A debut release from The Wild Gentleman, the progress of this game has gone from 8-bit pixels to the photo-animated designs you see today. Sticking chicken heads on human bodies may sound strange, and be a little uncomfortable at first, but the team pulled it off well, creating a plethora of fauna to gawk and ‘aw’ at.
The writing sticks to its style, with chicken puns a-plenty, and nods to the film-noir greats. But beware, with quite random ferocity, what in one scene is written as ‘cluck’, soon changes to a higher rating, causing this game to come with an adult only label for not much reason. The characters are well cast, and have the perfect accents to match, making you look forward to meeting them after a profile sketch has been added to your journal.
Every detective has his notebook, and Sonny’s consists of ‘Clues’, ‘People’, ‘Places’, & a ‘Codex’. This is good to read through as more are added, as there are times you may find important information within. It’s the in-depth detail of the world you’re thrown into that shows how much thought has gone into this game. The codex contains lore, and Gods as well as information about whole continents and their people.
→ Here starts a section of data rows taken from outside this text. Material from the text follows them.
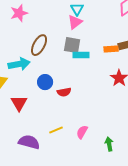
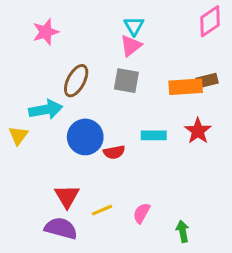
orange rectangle: (111, 49) -> (186, 87), size x1.5
cyan rectangle: (81, 55) -> (154, 135), moved
blue circle: (45, 82) -> (85, 137), size x1.5
red triangle: (19, 103) -> (67, 196), moved

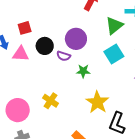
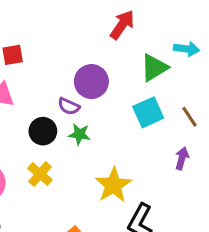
black circle: (45, 46) -> (43, 131), moved
green star: (83, 71) -> (79, 134), moved

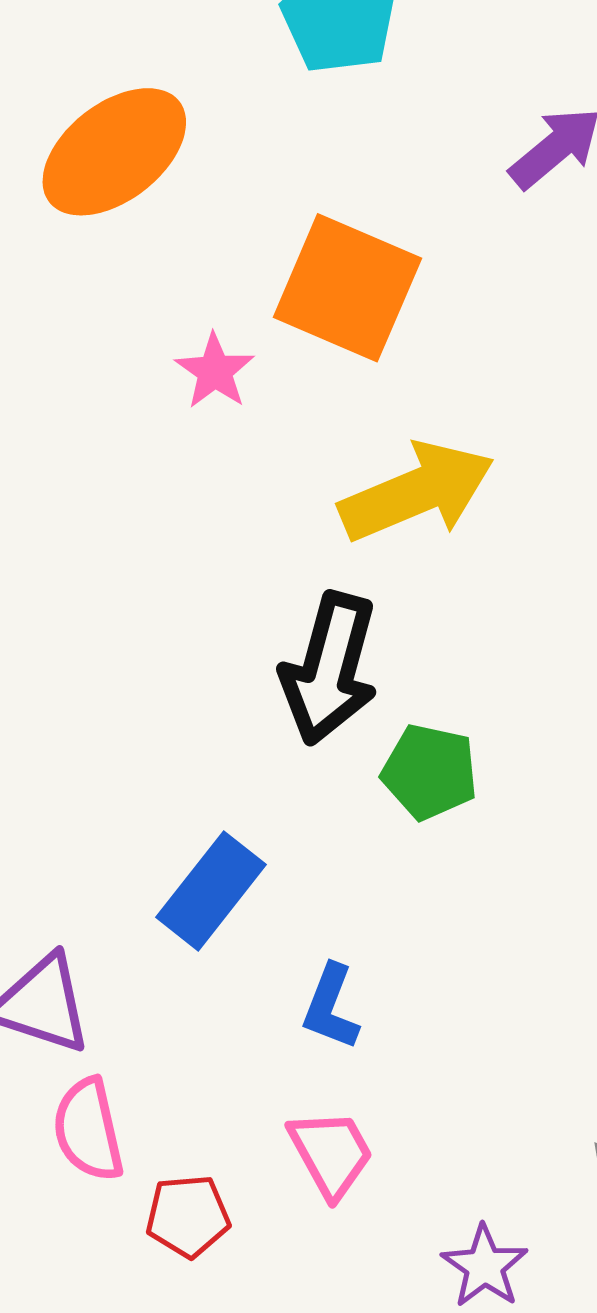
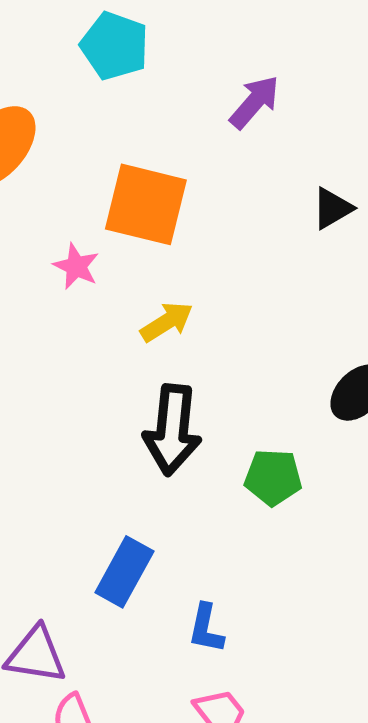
yellow arrow: (417, 492) -> (167, 322), moved, size x0.6
green pentagon: (430, 772) -> (273, 477), moved

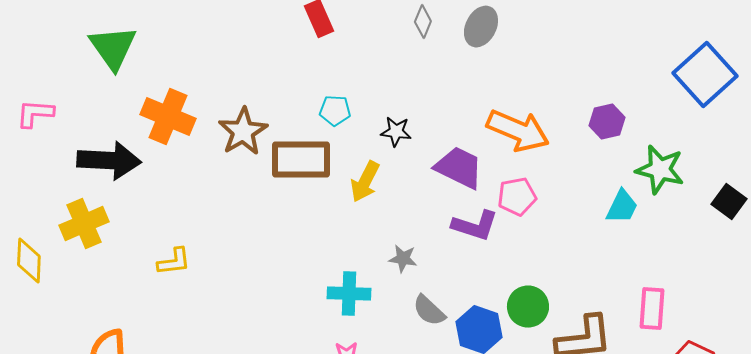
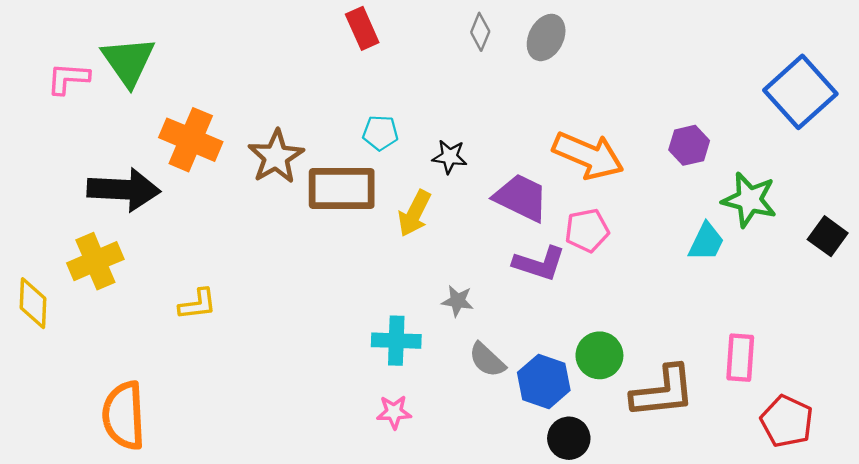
pink L-shape: (35, 114) -> (68, 78), moved

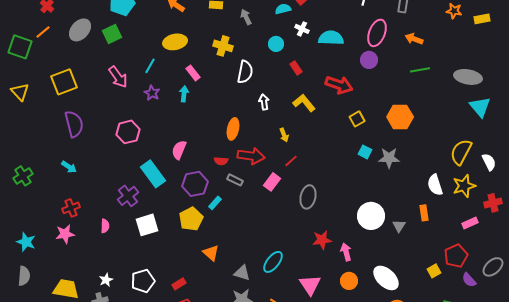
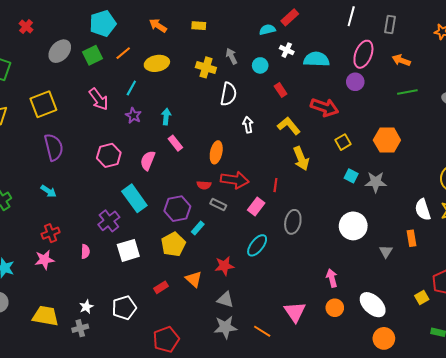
gray arrow: (246, 17) -> (232, 56), moved
orange line: (43, 32) -> (123, 53), moved
pink rectangle: (193, 73) -> (175, 143), moved
yellow arrow: (284, 135) -> (301, 158), moved, size x1.6
pink semicircle: (179, 150) -> (148, 161), moved
red line: (291, 161) -> (275, 185), turned -40
white circle: (371, 216) -> (353, 226), moved
red star: (322, 240) -> (224, 266), moved
cyan ellipse: (273, 262) -> (257, 245), moved
red rectangle: (179, 284) -> (161, 287), moved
Ticking off all film-noir boxes, we see flashbacks, hear talk about the great ‘meat war’, and are introduced to a femme fatale dame in distress. The tone is dark, with a slow jazz soundtrack. Occasionally you’ll be introduced to a mini game such as shooting another car, or zipping up a lady’s dress. These add-ons feel as such, being slightly tacked on to add variety to what was slipping into a full-on visual novel. The only other area that lacks definition – and is unfortunately an integral part – is when we can question characters.
The questioning process gives you choices of what to ask on the left, and your notepad of ‘Subject’, ‘Focus’, and ‘Impressions’ on the right, with a detective meter of plus or minus determining how well you have chosen the options that were given to you. The ‘tutorial’ for this, simply shows drawings which don’t altogether get the point across that they’re trying to convey. I spent many question rounds, losing points when I felt like what I was asking would gain us a valuable clue for the story. About two-thirds through the game I decided that it didn’t matter what I thought, the game was clearly so pre-determined that it would hardly accept any sway off the line.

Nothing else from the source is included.